Diseases Of The Newborn Treated With Surgery

Most neonatal surgical diseases are related to malformations in prenatal development. There are countless reasons that require surgical intervention for the newborn. Below we will explain only some of them, ordering them by systems.

Digestive surgical diseases

Anterior abdominal wall defects

In this regard we find omphalocele and gastroschisis. The omphalocele is that abdominal some organs protrude through an opening in the abdominal wall. In addition, these organs are covered by a membrane. In gastroschisis there is no such membrane.

Esophageal atresia

In the context of esophageal atresia, the esophagus does not develop properly. Thus, it ends up at the top without actually connecting with the stomach.

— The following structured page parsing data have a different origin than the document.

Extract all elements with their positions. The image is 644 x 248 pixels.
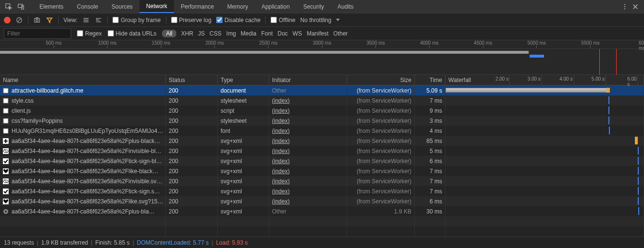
cell-status: 200 xyxy=(166,136,218,146)
view-label: View: xyxy=(63,17,77,24)
request-row[interactable]: aa6a5f34-4aee-4eae-807f-ca86f623e58a%2Fp… xyxy=(0,136,644,146)
timeline-tick: 4500 ms xyxy=(474,40,492,48)
col-time[interactable]: Time xyxy=(415,75,446,85)
col-name[interactable]: Name xyxy=(0,75,166,85)
col-waterfall[interactable]: Waterfall 2.00 s3.00 s4.00 s5.00 s6.00 s xyxy=(446,75,644,85)
overview-icon[interactable] xyxy=(95,16,102,24)
record-button[interactable] xyxy=(4,17,11,24)
request-row[interactable]: attractive-billboard.glitch.me200documen… xyxy=(0,85,644,95)
request-row[interactable]: aa6a5f34-4aee-4eae-807f-ca86f623e58a%2Fi… xyxy=(0,146,644,156)
device-toolbar-icon[interactable] xyxy=(16,2,26,12)
type-filter-xhr[interactable]: XHR xyxy=(181,30,193,37)
initiator-link[interactable]: (index) xyxy=(272,168,290,175)
request-row[interactable]: client.js200script(index)(from ServiceWo… xyxy=(0,106,644,116)
cell-name: aa6a5f34-4aee-4eae-807f-ca86f623e58a%2Fp… xyxy=(0,136,166,146)
cell-size: (from ServiceWorker) xyxy=(347,196,415,206)
initiator-link[interactable]: (index) xyxy=(272,107,290,114)
col-initiator[interactable]: Initiator xyxy=(269,75,347,85)
col-size[interactable]: Size xyxy=(347,75,415,85)
cell-status: 200 xyxy=(166,126,218,136)
type-filter-ws[interactable]: WS xyxy=(293,30,302,37)
tab-memory[interactable]: Memory xyxy=(221,0,255,13)
initiator-link[interactable]: (index) xyxy=(272,128,290,134)
request-row[interactable]: aa6a5f34-4aee-4eae-807f-ca86f623e58a%2Ft… xyxy=(0,156,644,166)
disable-cache-checkbox[interactable]: Disable cache xyxy=(216,17,260,24)
regex-checkbox[interactable]: Regex xyxy=(77,30,102,37)
clear-icon[interactable] xyxy=(15,16,23,24)
svg-rect-15 xyxy=(3,118,8,123)
cell-size: (from ServiceWorker) xyxy=(347,106,415,116)
initiator-link[interactable]: (index) xyxy=(272,158,290,165)
tab-application[interactable]: Application xyxy=(255,0,297,13)
cell-name: client.js xyxy=(0,106,166,116)
cell-type: svg+xml xyxy=(218,176,269,186)
col-status[interactable]: Status xyxy=(166,75,218,85)
cell-size: (from ServiceWorker) xyxy=(347,95,415,106)
timeline-tick: 1000 ms xyxy=(98,40,116,48)
cell-type: svg+xml xyxy=(218,146,269,156)
cell-size: 1.9 KB xyxy=(347,206,415,216)
request-row[interactable]: aa6a5f34-4aee-4eae-807f-ca86f623e58a%2Fi… xyxy=(0,176,644,186)
large-rows-icon[interactable] xyxy=(82,16,90,24)
tab-console[interactable]: Console xyxy=(70,0,105,13)
group-by-frame-checkbox[interactable]: Group by frame xyxy=(112,17,161,24)
type-filter-all[interactable]: All xyxy=(162,30,176,37)
cell-status: 200 xyxy=(166,206,218,216)
request-row[interactable]: aa6a5f34-4aee-4eae-807f-ca86f623e58a%2Fl… xyxy=(0,166,644,176)
tab-security[interactable]: Security xyxy=(297,0,331,13)
preserve-log-checkbox[interactable]: Preserve log xyxy=(171,17,211,24)
type-filter-img[interactable]: Img xyxy=(226,30,236,37)
type-filter-other[interactable]: Other xyxy=(334,30,348,37)
request-row[interactable]: HUuNgGR31mqIHE6zs0BlBgLUuEpTyoUstqEm5AMl… xyxy=(0,126,644,136)
type-filter-manifest[interactable]: Manifest xyxy=(307,30,328,37)
filter-input[interactable] xyxy=(4,28,71,39)
cell-status: 200 xyxy=(166,166,218,176)
tab-sources[interactable]: Sources xyxy=(105,0,139,13)
request-row[interactable]: css?family=Poppins200stylesheet(index)(f… xyxy=(0,116,644,126)
cell-name: aa6a5f34-4aee-4eae-807f-ca86f623e58a%2Ft… xyxy=(0,156,166,166)
initiator-link[interactable]: (index) xyxy=(272,148,290,154)
tab-network[interactable]: Network xyxy=(139,0,174,13)
type-filter-font[interactable]: Font xyxy=(261,30,273,37)
initiator-link[interactable]: (index) xyxy=(272,118,290,124)
tab-elements[interactable]: Elements xyxy=(33,0,70,13)
file-icon xyxy=(3,199,9,204)
file-icon xyxy=(3,168,9,174)
cell-waterfall xyxy=(446,206,644,216)
type-filter-css[interactable]: CSS xyxy=(210,30,222,37)
capture-screenshots-icon[interactable] xyxy=(33,16,41,24)
throttling-select[interactable]: No throttling xyxy=(300,17,340,24)
hide-data-urls-label: Hide data URLs xyxy=(116,30,157,37)
cell-type: svg+xml xyxy=(218,186,269,196)
cell-initiator: (index) xyxy=(269,136,347,146)
initiator-link[interactable]: (index) xyxy=(272,188,290,195)
initiator-link[interactable]: (index) xyxy=(272,138,290,144)
request-row[interactable]: aa6a5f34-4aee-4eae-807f-ca86f623e58a%2Fl… xyxy=(0,196,644,206)
svg-point-8 xyxy=(36,19,38,21)
request-row[interactable]: style.css200stylesheet(index)(from Servi… xyxy=(0,95,644,106)
request-row[interactable]: aa6a5f34-4aee-4eae-807f-ca86f623e58a%2Ft… xyxy=(0,186,644,196)
cell-status: 200 xyxy=(166,116,218,126)
tab-audits[interactable]: Audits xyxy=(331,0,360,13)
filter-icon[interactable] xyxy=(46,16,53,24)
cell-size: (from ServiceWorker) xyxy=(347,146,415,156)
initiator-link[interactable]: (index) xyxy=(272,97,290,104)
inspect-element-icon[interactable] xyxy=(4,2,13,12)
offline-checkbox[interactable]: Offline xyxy=(271,17,295,24)
more-icon[interactable] xyxy=(620,2,630,12)
cell-size: (from ServiceWorker) xyxy=(347,166,415,176)
initiator-link[interactable]: (index) xyxy=(272,198,290,205)
request-row[interactable]: aa6a5f34-4aee-4eae-807f-ca86f623e58a%2Fp… xyxy=(0,206,644,216)
initiator-link[interactable]: (index) xyxy=(272,178,290,185)
col-type[interactable]: Type xyxy=(218,75,269,85)
type-filter-js[interactable]: JS xyxy=(198,30,205,37)
tab-performance[interactable]: Performance xyxy=(174,0,221,13)
cell-time: 6 ms xyxy=(415,196,446,206)
type-filter-doc[interactable]: Doc xyxy=(278,30,288,37)
close-icon[interactable] xyxy=(631,2,640,12)
type-filter-media[interactable]: Media xyxy=(241,30,257,37)
cell-initiator: (index) xyxy=(269,116,347,126)
hide-data-urls-checkbox[interactable]: Hide data URLs xyxy=(108,30,157,37)
empty-row xyxy=(0,226,644,236)
overview-timeline[interactable]: 500 ms1000 ms1500 ms2000 ms2500 ms3000 m… xyxy=(0,40,644,75)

Esophageal atresia is frequently associated with another defect called a tracheoesophageal fistula. This determines an abnormal connection between the esophagus and the trachea. In this way, the digestive content ends up passing to the respiratory system.

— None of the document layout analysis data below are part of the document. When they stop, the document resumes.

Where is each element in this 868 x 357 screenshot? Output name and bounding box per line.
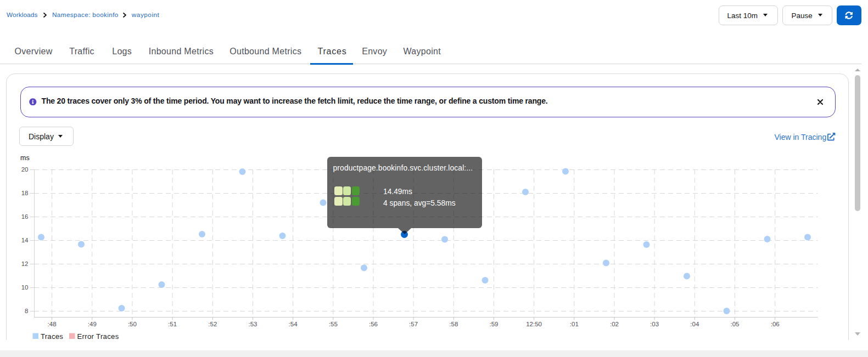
svg-text::54: :54: [289, 321, 298, 327]
svg-text::58: :58: [449, 321, 458, 327]
svg-text::59: :59: [490, 321, 499, 327]
svg-text:8: 8: [25, 308, 28, 314]
svg-text:14: 14: [21, 237, 29, 243]
svg-text::56: :56: [369, 321, 378, 327]
svg-text::01: :01: [570, 321, 579, 327]
svg-text::55: :55: [329, 321, 338, 327]
svg-text::06: :06: [771, 321, 780, 327]
svg-text::48: :48: [48, 321, 57, 327]
svg-text:20: 20: [21, 166, 29, 173]
svg-text::05: :05: [731, 321, 740, 327]
svg-text:ms: ms: [20, 154, 30, 162]
svg-text:12: 12: [21, 260, 29, 267]
svg-text::51: :51: [168, 321, 177, 327]
svg-text::50: :50: [128, 321, 137, 327]
svg-text:18: 18: [21, 190, 29, 196]
svg-text::02: :02: [610, 321, 619, 327]
svg-text:12:50: 12:50: [526, 321, 542, 327]
svg-text::03: :03: [650, 321, 659, 327]
svg-text::49: :49: [88, 321, 97, 327]
svg-text:10: 10: [21, 284, 29, 291]
svg-text:Traces: Traces: [41, 332, 63, 341]
svg-text::52: :52: [208, 321, 217, 327]
svg-text:Error Traces: Error Traces: [77, 332, 119, 341]
svg-text::53: :53: [249, 321, 257, 327]
svg-text::57: :57: [409, 321, 418, 327]
svg-text::04: :04: [690, 321, 699, 327]
svg-text:16: 16: [21, 213, 29, 220]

Hypertrophic pyloric stenosis

The pylorus is the hole that connects the stomach with the intestine. In the course of this disease, the muscles around the pylorus become hypertrophied (their size is increased). Because of this, the passage of food from the stomach to the intestine becomes difficult.

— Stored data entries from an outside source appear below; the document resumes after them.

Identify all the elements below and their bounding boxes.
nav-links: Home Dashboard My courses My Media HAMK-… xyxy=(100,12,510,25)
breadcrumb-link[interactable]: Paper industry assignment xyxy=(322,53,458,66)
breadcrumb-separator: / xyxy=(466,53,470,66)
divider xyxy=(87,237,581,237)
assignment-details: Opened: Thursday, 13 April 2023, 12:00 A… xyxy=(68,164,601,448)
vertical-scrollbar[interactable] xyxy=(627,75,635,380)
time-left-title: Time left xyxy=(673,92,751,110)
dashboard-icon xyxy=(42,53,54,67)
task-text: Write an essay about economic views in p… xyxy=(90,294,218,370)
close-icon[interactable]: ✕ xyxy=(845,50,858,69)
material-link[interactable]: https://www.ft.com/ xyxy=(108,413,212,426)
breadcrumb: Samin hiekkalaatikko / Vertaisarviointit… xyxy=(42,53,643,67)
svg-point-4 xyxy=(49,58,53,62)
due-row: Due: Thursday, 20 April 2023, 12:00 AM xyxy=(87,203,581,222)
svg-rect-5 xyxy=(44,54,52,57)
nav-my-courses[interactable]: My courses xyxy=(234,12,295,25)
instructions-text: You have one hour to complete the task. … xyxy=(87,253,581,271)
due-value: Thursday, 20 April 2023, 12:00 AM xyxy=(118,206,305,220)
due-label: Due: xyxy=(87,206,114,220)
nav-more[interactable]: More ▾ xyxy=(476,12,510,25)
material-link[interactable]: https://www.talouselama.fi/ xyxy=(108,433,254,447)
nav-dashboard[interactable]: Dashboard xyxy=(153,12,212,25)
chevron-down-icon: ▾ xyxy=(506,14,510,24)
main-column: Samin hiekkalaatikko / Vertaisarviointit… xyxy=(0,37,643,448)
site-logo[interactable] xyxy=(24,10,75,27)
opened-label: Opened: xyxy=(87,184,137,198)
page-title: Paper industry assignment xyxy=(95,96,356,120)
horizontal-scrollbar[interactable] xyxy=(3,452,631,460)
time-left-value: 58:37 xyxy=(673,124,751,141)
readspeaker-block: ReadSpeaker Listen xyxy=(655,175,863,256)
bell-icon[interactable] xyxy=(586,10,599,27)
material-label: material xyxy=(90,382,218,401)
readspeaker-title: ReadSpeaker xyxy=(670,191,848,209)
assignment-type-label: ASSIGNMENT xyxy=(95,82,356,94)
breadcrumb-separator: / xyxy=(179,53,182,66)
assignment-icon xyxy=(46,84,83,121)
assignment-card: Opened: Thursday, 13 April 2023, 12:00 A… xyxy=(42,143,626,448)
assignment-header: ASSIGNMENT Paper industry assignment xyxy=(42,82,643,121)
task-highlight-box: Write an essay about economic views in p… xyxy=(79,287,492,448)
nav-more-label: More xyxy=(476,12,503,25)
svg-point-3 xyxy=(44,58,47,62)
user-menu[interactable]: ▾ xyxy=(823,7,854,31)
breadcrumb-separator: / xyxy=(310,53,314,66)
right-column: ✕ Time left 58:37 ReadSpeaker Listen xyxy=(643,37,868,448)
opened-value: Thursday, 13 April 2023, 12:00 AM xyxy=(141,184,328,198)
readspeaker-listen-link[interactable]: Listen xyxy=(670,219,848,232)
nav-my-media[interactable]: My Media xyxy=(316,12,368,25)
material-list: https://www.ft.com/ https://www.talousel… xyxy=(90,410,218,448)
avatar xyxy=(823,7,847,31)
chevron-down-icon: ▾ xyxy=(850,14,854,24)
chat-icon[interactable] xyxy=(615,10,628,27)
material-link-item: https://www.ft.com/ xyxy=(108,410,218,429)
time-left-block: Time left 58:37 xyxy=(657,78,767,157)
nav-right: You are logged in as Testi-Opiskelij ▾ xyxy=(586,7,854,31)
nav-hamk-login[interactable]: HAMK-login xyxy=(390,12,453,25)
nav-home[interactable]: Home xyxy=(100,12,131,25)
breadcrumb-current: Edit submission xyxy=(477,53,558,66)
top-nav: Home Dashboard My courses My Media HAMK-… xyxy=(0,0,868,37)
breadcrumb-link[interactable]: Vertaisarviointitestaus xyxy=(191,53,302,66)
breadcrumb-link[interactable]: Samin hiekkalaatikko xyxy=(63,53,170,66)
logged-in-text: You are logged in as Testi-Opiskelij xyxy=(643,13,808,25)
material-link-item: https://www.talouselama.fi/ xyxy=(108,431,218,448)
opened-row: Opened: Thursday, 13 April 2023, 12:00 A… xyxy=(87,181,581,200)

Pyloric stenosis has consequences such as frequent vomiting, malnutrition, or abdominal pain.

Megacolon: Hirschprung’s disease

Peristalsis is a term that refers to the contractions that the intestine makes in order to mobilize food. For these movements to occur, the presence of neurons in the intestinal wall is necessary. This is precisely what is lacking in Hirschprung’s disease, at least in part of the intestine.

As a consequence of not producing peristalsis in an area, a blockage is generated in it. Food cannot move forward and after the blockage, it accumulates. This generates a significant intestinal obstruction. The abdomen swells and bowel movements become difficult.

Cardiovascular surgical diseases

Congenital heart disease is the main congenital malformation that causes infant and neonatal mortality. This is explained by its relative higher frequency and its higher specific mortality.

Coarctation of aorta

The aorta is the artery that carries blood from the heart to most of the blood vessels in the body. A coarctation of the aorta refers to a specific narrowing of this artery, usually at the beginning of its course.

Symptoms depend on the amount of blood that can flow through the coarctation. If it can flow enough, it won’t be diagnosed until around adolescence.

Otherwise, the newborn will present rapid breathing and eating problems. You will also be sleepy and overreact to stimuli. If the coarctation is very severe, the newborn may present with heart failure and shock.

Atrial and ventricular septal defect

The heart has two atria (right and left) and two ventricles of equal distribution. The cardiovascular circuit determines that there is oxygenated blood in the left cavities and non-oxygenated blood in the right.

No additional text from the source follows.